The short answer is yes. With regulations impacting any company operating in Europe, implications will not only affect companies headquartered in Europe, but any company that offers products or services there or interacts with EU citizens’ data. GDPR is the result of increased consumer demand for data privacy, working to ensure personal data is gathered legally, and that those who collect the data are able to ensure its security.
How can my business ensure compliance?
The first step in preparation and compliance is to assess your data collection methods and the data you currently have on file. For marketers, there are a few key considerations to take into account to ensure you are in compliance when gathering information, whether that be through mailing lists, website analytics, etc.

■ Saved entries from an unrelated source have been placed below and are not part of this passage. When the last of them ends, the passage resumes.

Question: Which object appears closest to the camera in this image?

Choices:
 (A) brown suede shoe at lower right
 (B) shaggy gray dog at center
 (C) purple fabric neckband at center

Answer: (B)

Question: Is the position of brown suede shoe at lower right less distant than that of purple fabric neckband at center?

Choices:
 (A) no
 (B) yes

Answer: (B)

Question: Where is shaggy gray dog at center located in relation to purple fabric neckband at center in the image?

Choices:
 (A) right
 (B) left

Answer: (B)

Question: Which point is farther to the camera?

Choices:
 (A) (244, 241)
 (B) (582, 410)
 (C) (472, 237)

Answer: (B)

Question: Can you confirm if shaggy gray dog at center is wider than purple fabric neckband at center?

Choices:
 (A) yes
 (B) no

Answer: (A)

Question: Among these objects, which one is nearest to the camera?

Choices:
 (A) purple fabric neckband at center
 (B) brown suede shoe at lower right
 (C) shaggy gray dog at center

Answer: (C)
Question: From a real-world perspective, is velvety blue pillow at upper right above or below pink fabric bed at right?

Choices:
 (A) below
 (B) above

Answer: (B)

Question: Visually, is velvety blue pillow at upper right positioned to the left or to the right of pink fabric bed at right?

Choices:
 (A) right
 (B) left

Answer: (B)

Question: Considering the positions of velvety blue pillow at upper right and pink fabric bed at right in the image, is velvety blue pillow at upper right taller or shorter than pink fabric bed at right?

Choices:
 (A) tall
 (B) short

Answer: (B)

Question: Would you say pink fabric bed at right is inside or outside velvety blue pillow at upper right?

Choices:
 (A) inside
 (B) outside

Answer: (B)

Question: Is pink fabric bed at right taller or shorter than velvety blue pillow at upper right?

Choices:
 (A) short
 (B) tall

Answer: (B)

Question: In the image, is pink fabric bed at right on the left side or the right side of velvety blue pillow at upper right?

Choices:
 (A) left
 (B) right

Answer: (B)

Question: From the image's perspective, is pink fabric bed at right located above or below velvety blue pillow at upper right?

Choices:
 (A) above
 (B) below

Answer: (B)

- Ensure you are gaining consent for data collection through clear and concise terms and privacy policies
- Have a strategy to consistently renew consent from subscribers
- Ensure your records are organized and readily available for audit or citizens’ requests to access, edit or completely erase the data you have gathered on them
- Update your crisis communications strategy to include data breach reporting
What are the consequences for non-compliance?
Failure to comply with GDPR will result in costly fines, up to 20 million Euros or four percent of a company’s annual turnover. Fines will be greater for organizations who intentionally transfer personal data or ignore citizens’ requests for their data. Lesser violations such as failure to communicate a data breach in a timely manner will be punishable by fines of 10 million Euros or two percent of annual turnover.

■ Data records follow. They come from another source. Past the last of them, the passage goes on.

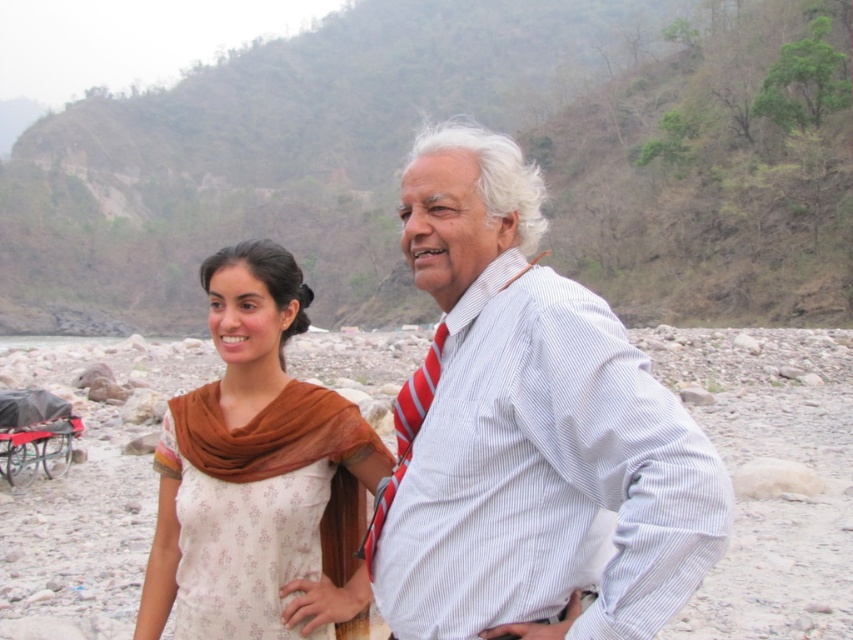 You are standing at the point with coordinates point (375, 531) and want to walk to the point with coordinates point (694, 580). Which direction should you move in?

You should move forward because point (694, 580) is in front of point (375, 531) from your current position.

Based on the scene description, where is the white striped shirt at center located in terms of coordinates?

The white striped shirt at center is located at coordinates point (529, 433).

You are standing at the center of the image and want to find the white striped shirt at center. Which direction should you look to locate it?

The white striped shirt at center is located at point [529,433], so you should look to the right side of the center to locate it. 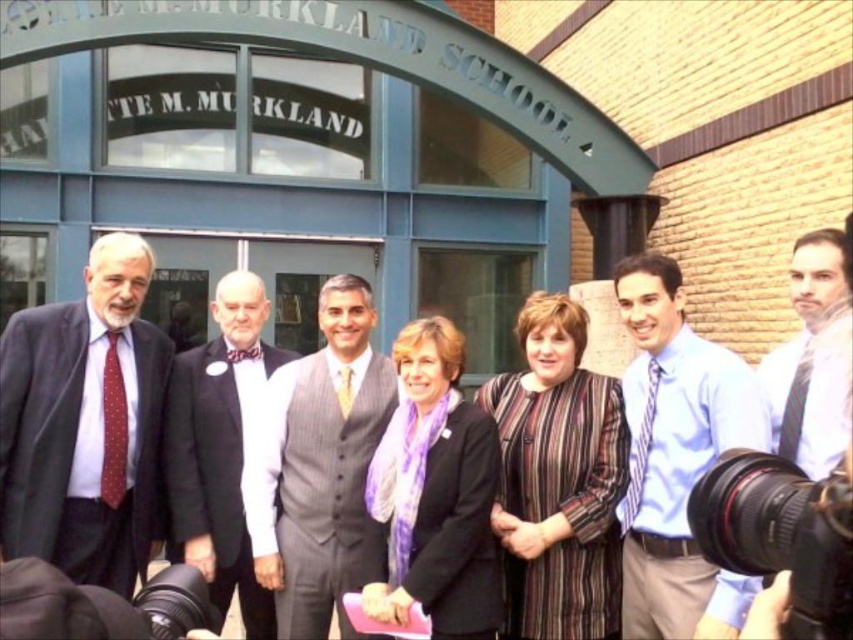 Question: Which of the following is the farthest from the observer?

Choices:
 (A) light blue silk tie at center
 (B) gray textured suit at center

Answer: (B)

Question: Does dark gray suit at left have a smaller size compared to white shirt at center?

Choices:
 (A) no
 (B) yes

Answer: (A)

Question: Which object appears farthest from the camera in this image?

Choices:
 (A) striped fabric coat at center
 (B) dark gray suit at left
 (C) polka dot silk tie at left
 (D) purple silk scarf at center

Answer: (C)

Question: Is white shirt at center to the right of light brown textured tie at center from the viewer's perspective?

What should I do right now?
The best first step you can take as a marketer is to work closely with your legal and IT teams to ensure all of your data collection and handling processes are clearly defined and to close any gaps that become apparent in that process. A clear crisis communication strategy is another crucial aspect of compliance that you can develop in advance. Whether you have a plan in place or not, organizations across the board should consider reviewing and updating crisis plans to include GDPR compliant data breach communications and avoid costly fines.